Wednesday 2 November 2011

Die Freche Muse, a poem.


With a chill in the air, the ghosts roaming and the presence of ghouls, we put on our makeup and set off to Die Freche Muse.

Two stunning girls from a different decade, draped in pearls and velvet, not willing to fade,

Into the walls or out of sight, a room full of drinkers dancing into the night.

So I tip my bowler and straighten my pin, lower our morals for a night of sin.





We arrive at the Ritz on Kingsland Road, a warm public bar stuck in East End mode,


With a large landlady and larger drinkers, large gin and tonics and large whisky chasers,


the clientele were zombies and most were legless.




Dressed in Sunday Best, stilettos and lace, an air of the 20's, of glamour and grace,


Filled the room as I smoked my cigar, I dreamed of a day so distant and far,


A day when men wore top hats and carried canes, a day when white horses galloped through lanes,


The lanes of London shrouded in darkness, and old pub doors hiding drinkers and wasters.







I took my girl in hand and smoked her to the bone, took my mask off slowly so I didn't feel alone,


In this place called Dalston, east of the city, full of Cambridgshire types, trying to look pretty.


But they smell of daddy's money, even when dressed like a tramp, and the posh Indie boys, with wrists all camp.




We stuck together, we smoked together, we drank together and climbed the stairs together.


We listened to the French, and the poshest of posh fighting over a bench.


We danced together, smuggled in drink together, fought together and made up together.


We argued with the foreign taxi man, as he spoke exotic languages just because he can.





A suitcase full of knocked off booze, drinking in the toilet just to beat the queues,


Of East End wannabes talking with a ghetto slang, middle class ponces in middle class gangs.
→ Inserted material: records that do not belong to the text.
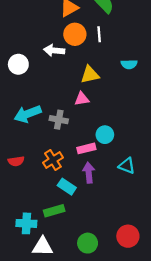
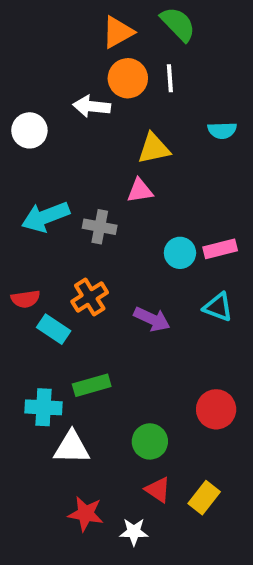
pink rectangle: (86, 148) -> (220, 249), moved
purple arrow: (89, 173) -> (152, 319), turned 120
cyan rectangle: (67, 187) -> (54, 329), moved
red circle: (128, 236) -> (216, 409), moved

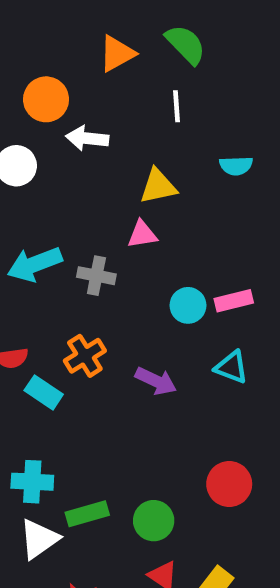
orange circle: (128, 78) -> (46, 99), moved
green rectangle: (92, 385) -> (87, 514), moved
white triangle: (72, 447) -> (39, 539), moved, turned -36

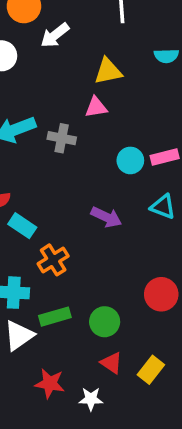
white arrow: (87, 138) -> (55, 35), turned -44
orange cross: (85, 356) -> (53, 260), moved

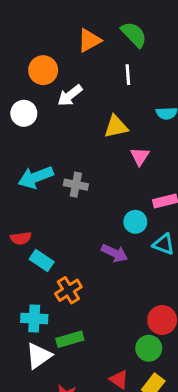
pink triangle: (96, 107) -> (140, 156), moved, turned -48
cyan circle: (130, 160) -> (135, 222), moved
green circle: (105, 322) -> (149, 348), moved

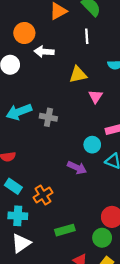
white arrow: (70, 95) -> (44, 52), turned 42
cyan rectangle: (42, 260) -> (13, 186), moved
green rectangle: (70, 339) -> (65, 230), moved

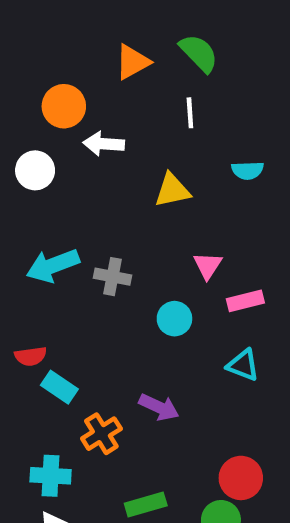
pink triangle: (96, 96) -> (208, 266), moved
cyan circle: (92, 145) -> (174, 319), moved
purple arrow: (77, 168) -> (159, 407), moved
cyan rectangle: (13, 186) -> (59, 387), moved

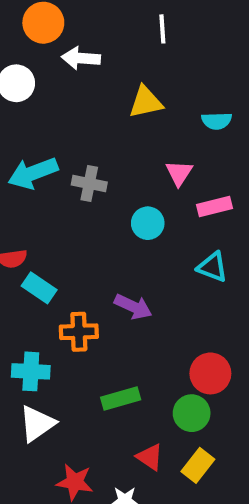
cyan semicircle: (247, 170) -> (217, 121), moved
orange cross: (101, 434) -> (79, 332), turned 30

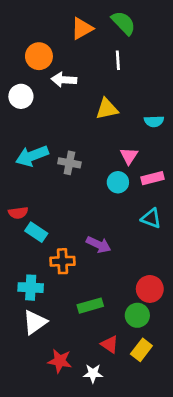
cyan circle: (148, 223) -> (118, 182), moved

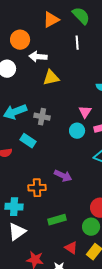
yellow triangle: (107, 109) -> (51, 78), moved
cyan rectangle: (36, 232) -> (28, 141), moved

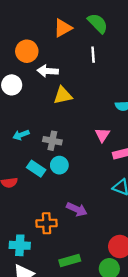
cyan arrow: (15, 112) -> (21, 135), size x0.6
cyan circle: (77, 131) -> (59, 165), moved

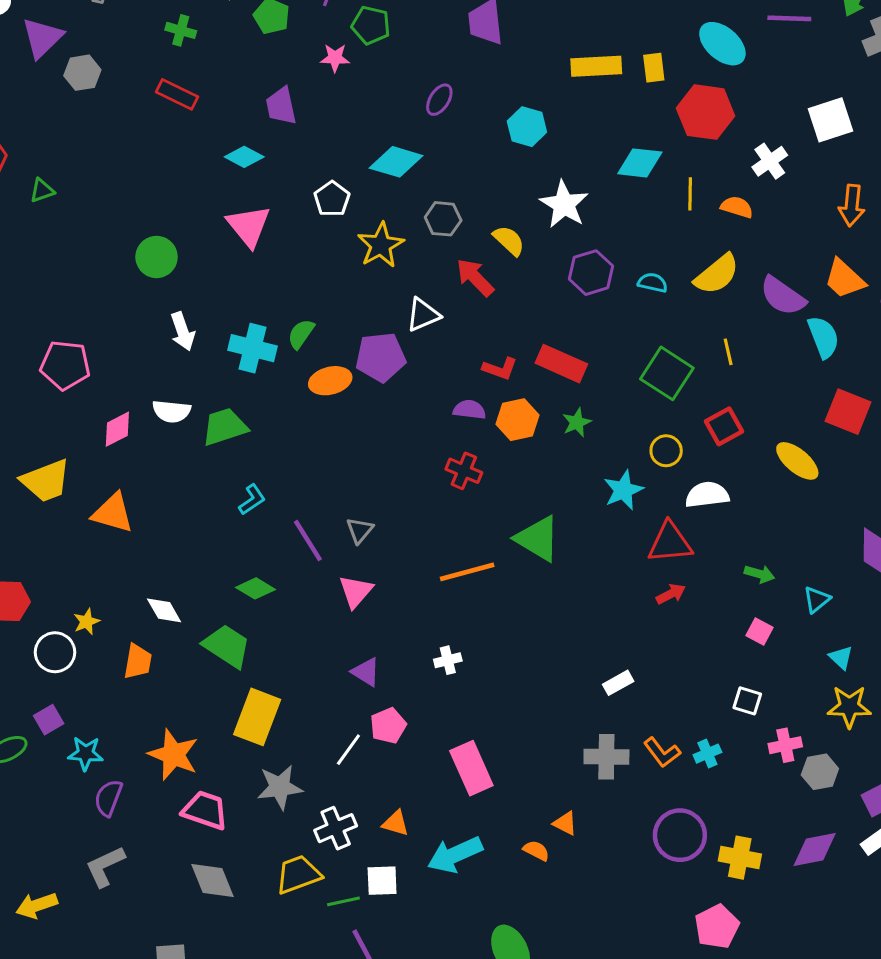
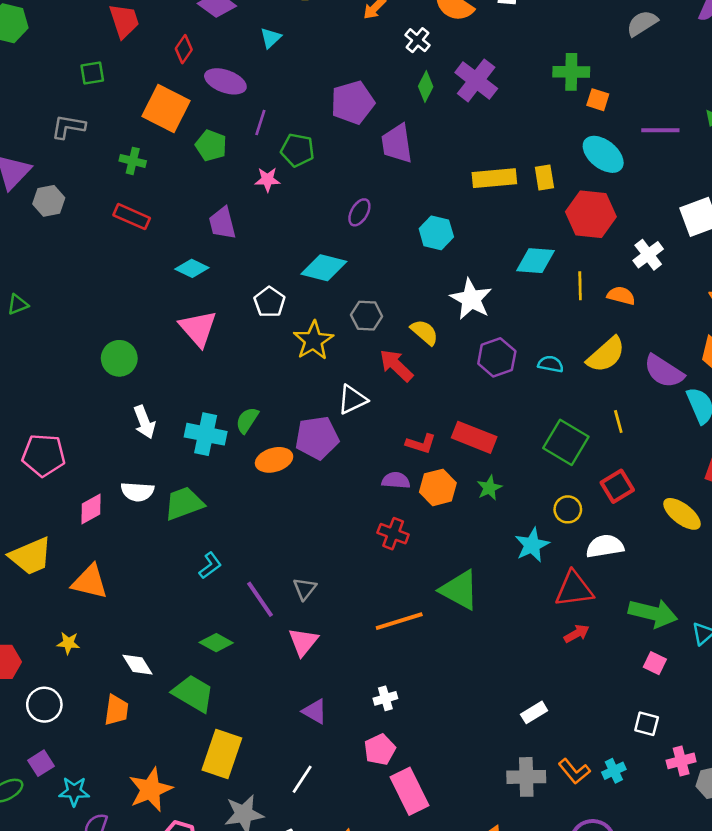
green arrow: (759, 574) -> (653, 613), size x1.8
yellow star: (87, 622) -> (68, 643), moved, turned 30
pink pentagon: (388, 726) -> (380, 749), moved
orange star: (173, 755) -> (150, 789), turned 30

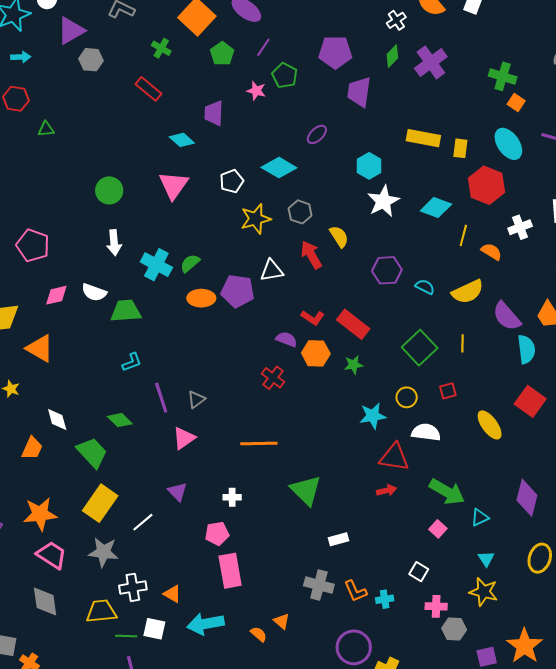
white star: (471, 299) -> (383, 201), moved
red square: (617, 486) -> (448, 391), size x0.7
green triangle: (459, 590) -> (306, 490), moved
white line: (302, 779) -> (143, 522), moved

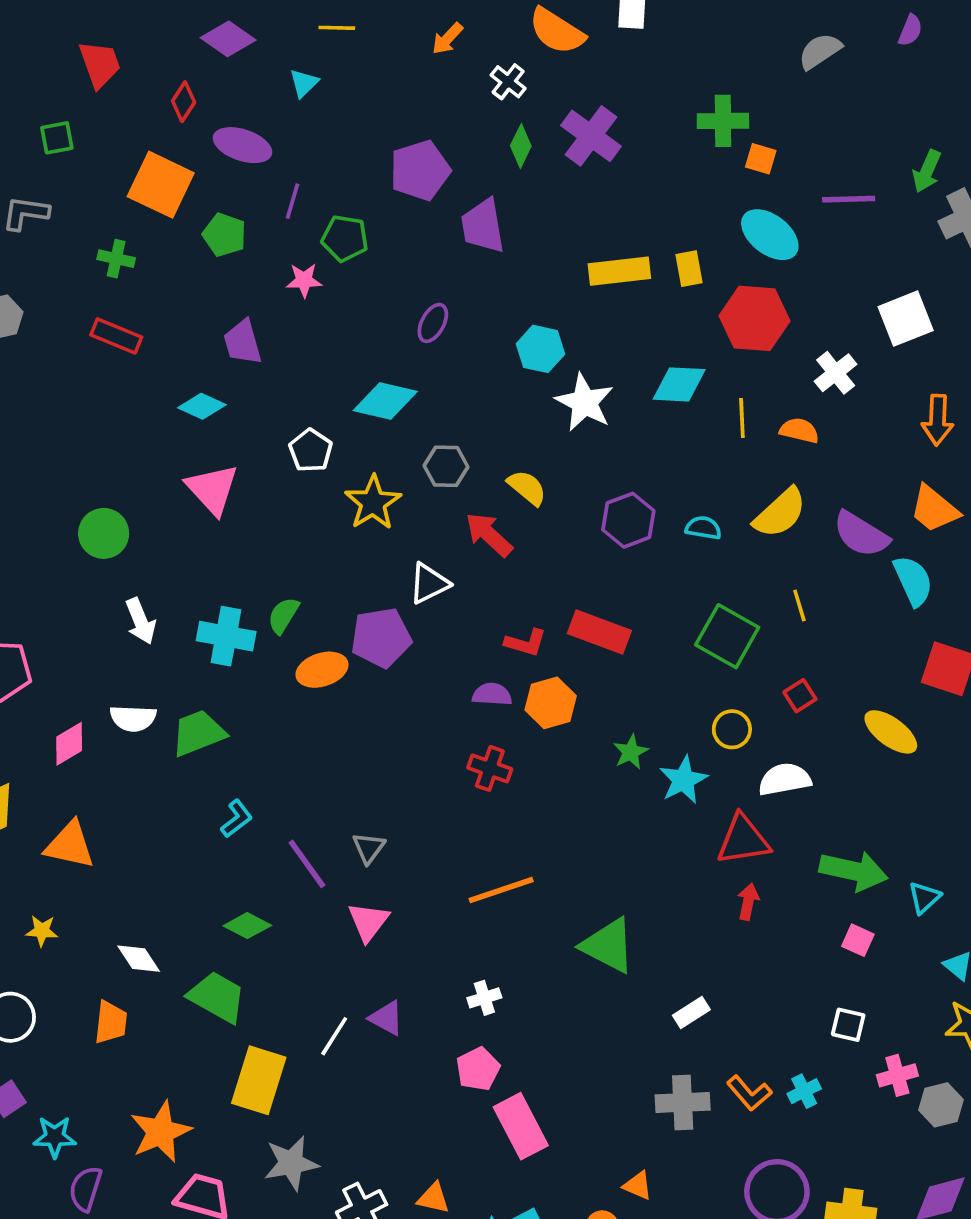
green star: (354, 365) -> (631, 752), moved
red arrow: (387, 490) -> (748, 902), turned -48
white line: (143, 522) -> (334, 1036), moved

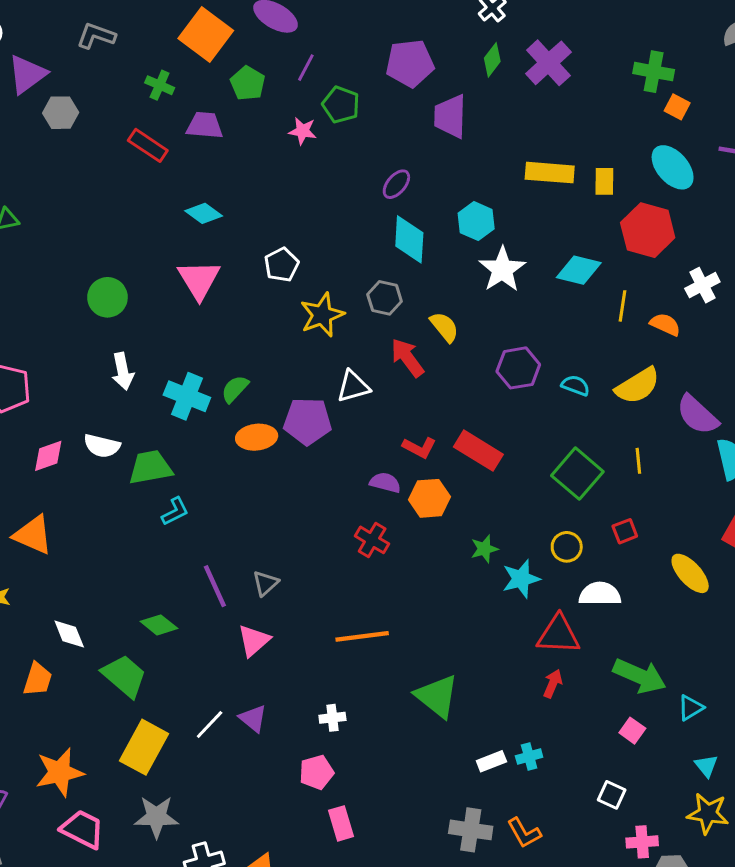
purple trapezoid: (243, 342) -> (205, 125), moved, turned 99
cyan diamond: (385, 401) -> (409, 239), moved, turned 69
cyan L-shape: (237, 819) -> (175, 511), moved
cyan cross: (804, 1091) -> (529, 757), moved
pink rectangle: (521, 1126) -> (341, 823), size x0.7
But all suited and booted and rooted to our spot, we necked the wine, then we necked the lot.

We played the piano and we tripped the wires, we broke glasses twice and put out the fires.





And lived happily ever after, just like those fairy tales, when good beats evil, and the haunting men always fail.


We removed the masks and the curls and the lace, and woke up in Walthamstow in a different era, a different place.




So, as we danced, and we sang, and we argued and we ran, climbed the rickety old stairs to a different land.


We drank, and it flowed, and we smoked everything down to the bone.


And we awoke with a head full of dreams and booze.


Had we really been to Halloween Die Freche Muse?